Task directions: Beginning at the line with "hacerme un baño de ruda", please repeat each line exactly through the end of the records below, including that first line and the last, but no pictures.

(Data shown begins)

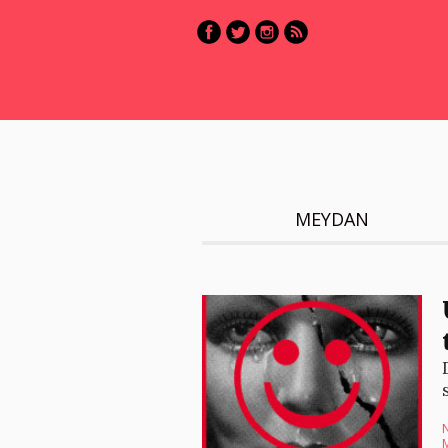
MEYDAN
N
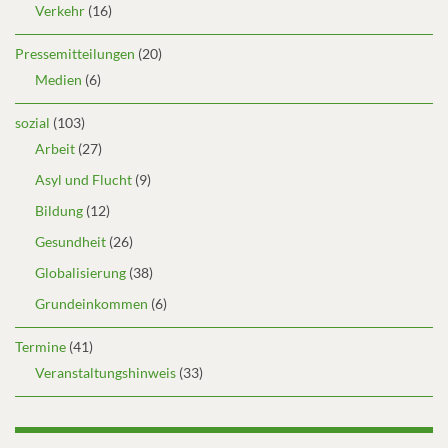
Verkehr
(16)
Pressemitteilungen
(20)
Medien
(6)
sozial
(103)
Arbeit
(27)
Asyl und Flucht
(9)
Bildung
(12)
Gesundheit
(26)
Globalisierung
(38)
Grundeinkommen
(6)
Termine
(41)
Veranstaltungshinweis
(33)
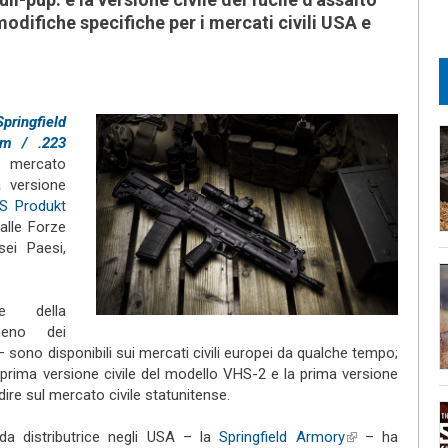
difiche specifiche per i mercati civili USA e
pringfield
mm / .223
 mercato
a versione
HS Produkt
alle Forze
ei Paesi,
he della
eno dei
sono disponibili sui mercati civili europei da qualche tempo;
 prima versione civile del modello VHS-2 e la prima versione
rdire sul mercato civile statunitense.
da distributrice negli USA – la
Springfield Armory
(link is
– ha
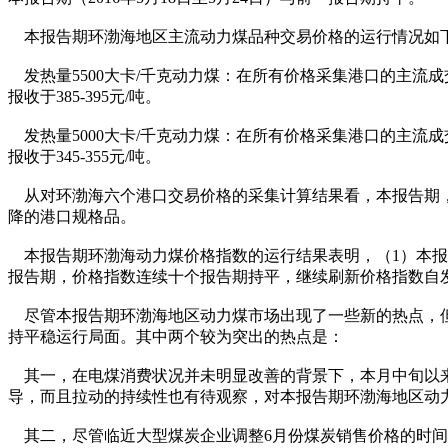
本报告期环渤海地区主流动力煤品种交易价格的运行情况如
发热量5500大卡/千克动力煤：在所有价格采集港口的主流成
报收于385-395元/吨。
发热量5000大卡/千克动力煤：在所有价格采集港口的主流成
报收于345-355元/吨。
从对环渤海六个港口交易价格的采集计算结果看，本报告期，2
降的港口规格品。
本报告期环渤海动力煤价格指数的运行结果表明，（1）本报告
报告期，价格指数连续十个报告期持平，继续刷新价格指数自发布以
尽管本报告期环渤海地区动力煤市场出现了一些新的热点，但
持平稳运行局面。其中两个较为突出的热点是：
其一，在电煤消费状况并未明显改善的背景下，本月中旬以来
导，而且拉动的持续性也有待观察，对本报告期环渤海地区动
其二，尽管临近大型煤炭企业调整6月份煤炭销售价格的时间窗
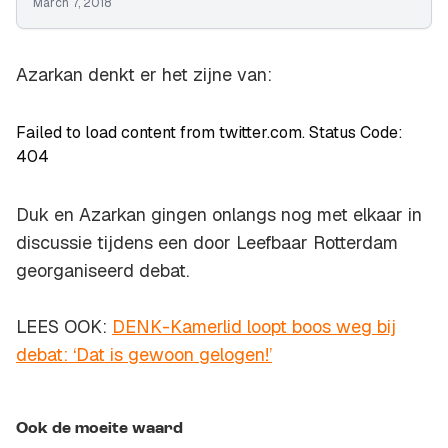
March 7, 2018
Azarkan denkt er het zijne van:
Failed to load content from twitter.com. Status Code:
404
Duk en Azarkan gingen onlangs nog met elkaar in
discussie tijdens een door Leefbaar Rotterdam
georganiseerd debat.
LEES OOK:
DENK-Kamerlid loopt boos weg bij
debat: ‘Dat is gewoon gelogen!’
Ook de moeite waard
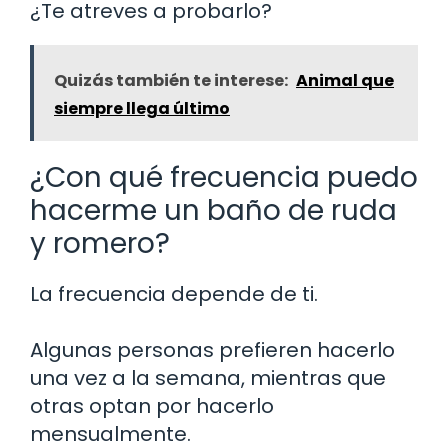
¿Te atreves a probarlo?
Quizás también te interese:
Animal que
siempre llega último
¿Con qué frecuencia puedo
hacerme un baño de ruda
y romero?
La frecuencia depende de ti.
Algunas personas prefieren hacerlo
una vez a la semana, mientras que
otras optan por hacerlo
mensualmente.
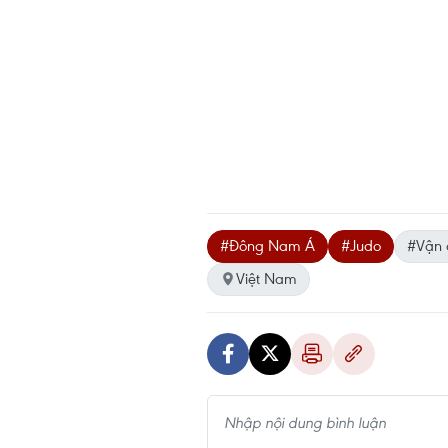
#Đông Nam Á
#Judo
#Vận 
Việt Nam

(Data shown ends)

Output for this exercise:
hacerme un baño de ruda
y romero?
La frecuencia depende de ti.
Algunas personas prefieren hacerlo
una vez a la semana, mientras que
otras optan por hacerlo
mensualmente.
#Đông Nam Á
#Judo
#Vận 
Việt Nam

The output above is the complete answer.